§ Problem to solve: The answer is all of the data, repeated exactly.

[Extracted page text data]
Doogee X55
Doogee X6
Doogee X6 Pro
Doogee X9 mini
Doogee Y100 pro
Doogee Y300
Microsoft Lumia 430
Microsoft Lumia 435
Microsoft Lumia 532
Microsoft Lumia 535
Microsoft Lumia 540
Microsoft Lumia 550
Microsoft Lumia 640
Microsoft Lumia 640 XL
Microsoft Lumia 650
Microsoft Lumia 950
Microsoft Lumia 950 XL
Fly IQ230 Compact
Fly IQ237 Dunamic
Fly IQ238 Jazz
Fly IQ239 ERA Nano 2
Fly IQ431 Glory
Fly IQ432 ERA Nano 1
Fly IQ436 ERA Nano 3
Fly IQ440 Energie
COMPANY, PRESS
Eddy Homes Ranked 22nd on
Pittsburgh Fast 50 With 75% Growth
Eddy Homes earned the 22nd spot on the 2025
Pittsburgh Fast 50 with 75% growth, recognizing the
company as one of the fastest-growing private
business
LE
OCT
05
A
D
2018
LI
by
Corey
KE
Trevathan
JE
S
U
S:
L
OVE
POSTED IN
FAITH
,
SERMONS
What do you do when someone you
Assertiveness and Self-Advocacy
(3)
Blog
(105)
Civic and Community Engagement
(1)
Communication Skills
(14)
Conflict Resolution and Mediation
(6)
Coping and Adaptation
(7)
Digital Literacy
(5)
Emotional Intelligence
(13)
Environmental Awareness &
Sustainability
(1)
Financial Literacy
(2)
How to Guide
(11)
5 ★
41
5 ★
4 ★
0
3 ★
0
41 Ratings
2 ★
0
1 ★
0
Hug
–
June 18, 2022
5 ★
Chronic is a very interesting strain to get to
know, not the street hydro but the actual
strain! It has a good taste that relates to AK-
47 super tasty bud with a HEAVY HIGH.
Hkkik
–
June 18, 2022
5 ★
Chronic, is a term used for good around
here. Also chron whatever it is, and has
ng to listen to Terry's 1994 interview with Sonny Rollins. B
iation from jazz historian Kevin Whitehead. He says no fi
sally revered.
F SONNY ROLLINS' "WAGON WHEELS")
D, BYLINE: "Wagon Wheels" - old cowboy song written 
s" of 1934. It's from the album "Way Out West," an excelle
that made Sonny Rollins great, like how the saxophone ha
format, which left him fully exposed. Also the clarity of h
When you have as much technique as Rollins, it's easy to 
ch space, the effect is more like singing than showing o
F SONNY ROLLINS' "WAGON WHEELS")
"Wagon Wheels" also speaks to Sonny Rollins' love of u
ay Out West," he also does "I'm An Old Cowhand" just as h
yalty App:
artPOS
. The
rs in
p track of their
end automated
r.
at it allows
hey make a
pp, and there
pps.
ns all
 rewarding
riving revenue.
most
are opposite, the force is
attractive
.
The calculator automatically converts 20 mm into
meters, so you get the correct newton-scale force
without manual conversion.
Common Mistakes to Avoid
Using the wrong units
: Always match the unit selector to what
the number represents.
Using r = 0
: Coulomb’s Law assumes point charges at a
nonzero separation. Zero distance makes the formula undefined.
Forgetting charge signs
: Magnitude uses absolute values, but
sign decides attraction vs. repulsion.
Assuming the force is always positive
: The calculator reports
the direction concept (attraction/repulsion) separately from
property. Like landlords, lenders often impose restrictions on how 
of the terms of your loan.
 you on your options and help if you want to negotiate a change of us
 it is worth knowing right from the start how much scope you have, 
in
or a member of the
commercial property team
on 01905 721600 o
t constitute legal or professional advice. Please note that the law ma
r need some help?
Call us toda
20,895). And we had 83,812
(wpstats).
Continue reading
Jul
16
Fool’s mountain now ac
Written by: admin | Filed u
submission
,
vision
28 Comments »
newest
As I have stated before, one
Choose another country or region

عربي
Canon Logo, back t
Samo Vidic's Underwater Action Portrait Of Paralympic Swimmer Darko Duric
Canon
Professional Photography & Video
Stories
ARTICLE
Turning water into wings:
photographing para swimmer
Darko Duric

§ Response for this exercise:
Doogee X55
Doogee X6
Doogee X6 Pro
Doogee X9 mini
Doogee Y100 pro
Doogee Y300
Microsoft Lumia 430
Microsoft Lumia 435
Microsoft Lumia 532
Microsoft Lumia 535
Microsoft Lumia 540
Microsoft Lumia 550
Microsoft Lumia 640
Microsoft Lumia 640 XL
Microsoft Lumia 650
Microsoft Lumia 950
Microsoft Lumia 950 XL
Fly IQ230 Compact
Fly IQ237 Dunamic
Fly IQ238 Jazz
Fly IQ239 ERA Nano 2
Fly IQ431 Glory
Fly IQ432 ERA Nano 1
Fly IQ436 ERA Nano 3
Fly IQ440 Energie
COMPANY, PRESS
Eddy Homes Ranked 22nd on
Pittsburgh Fast 50 With 75% Growth
Eddy Homes earned the 22nd spot on the 2025
Pittsburgh Fast 50 with 75% growth, recognizing the
company as one of the fastest-growing private
business
LE
OCT
05
A
D
2018
LI
by
Corey
KE
Trevathan
JE
S
U
S:
L
OVE
POSTED IN
FAITH
,
SERMONS
What do you do when someone you
Assertiveness and Self-Advocacy
(3)
Blog
(105)
Civic and Community Engagement
(1)
Communication Skills
(14)
Conflict Resolution and Mediation
(6)
Coping and Adaptation
(7)
Digital Literacy
(5)
Emotional Intelligence
(13)
Environmental Awareness &
Sustainability
(1)
Financial Literacy
(2)
How to Guide
(11)
5 ★
41
5 ★
4 ★
0
3 ★
0
41 Ratings
2 ★
0
1 ★
0
Hug
–
June 18, 2022
5 ★
Chronic is a very interesting strain to get to
know, not the street hydro but the actual
strain! It has a good taste that relates to AK-
47 super tasty bud with a HEAVY HIGH.
Hkkik
–
June 18, 2022
5 ★
Chronic, is a term used for good around
here. Also chron whatever it is, and has
ng to listen to Terry's 1994 interview with Sonny Rollins. B
iation from jazz historian Kevin Whitehead. He says no fi
sally revered.
F SONNY ROLLINS' "WAGON WHEELS")
D, BYLINE: "Wagon Wheels" - old cowboy song written 
s" of 1934. It's from the album "Way Out West," an excelle
that made Sonny Rollins great, like how the saxophone ha
format, which left him fully exposed. Also the clarity of h
When you have as much technique as Rollins, it's easy to 
ch space, the effect is more like singing than showing o
F SONNY ROLLINS' "WAGON WHEELS")
"Wagon Wheels" also speaks to Sonny Rollins' love of u
ay Out West," he also does "I'm An Old Cowhand" just as h
yalty App:
artPOS
. The
rs in
p track of their
end automated
r.
at it allows
hey make a
pp, and there
pps.
ns all
 rewarding
riving revenue.
most
are opposite, the force is
attractive
.
The calculator automatically converts 20 mm into
meters, so you get the correct newton-scale force
without manual conversion.
Common Mistakes to Avoid
Using the wrong units
: Always match the unit selector to what
the number represents.
Using r = 0
: Coulomb’s Law assumes point charges at a
nonzero separation. Zero distance makes the formula undefined.
Forgetting charge signs
: Magnitude uses absolute values, but
sign decides attraction vs. repulsion.
Assuming the force is always positive
: The calculator reports
the direction concept (attraction/repulsion) separately from
property. Like landlords, lenders often impose restrictions on how 
of the terms of your loan.
 you on your options and help if you want to negotiate a change of us
 it is worth knowing right from the start how much scope you have, 
in
or a member of the
commercial property team
on 01905 721600 o
t constitute legal or professional advice. Please note that the law ma
r need some help?
Call us toda
20,895). And we had 83,812
(wpstats).
Continue reading
Jul
16
Fool’s mountain now ac
Written by: admin | Filed u
submission
,
vision
28 Comments »
newest
As I have stated before, one
Choose another country or region

عربي
Canon Logo, back t
Samo Vidic's Underwater Action Portrait Of Paralympic Swimmer Darko Duric
Canon
Professional Photography & Video
Stories
ARTICLE
Turning water into wings:
photographing para swimmer
Darko Duric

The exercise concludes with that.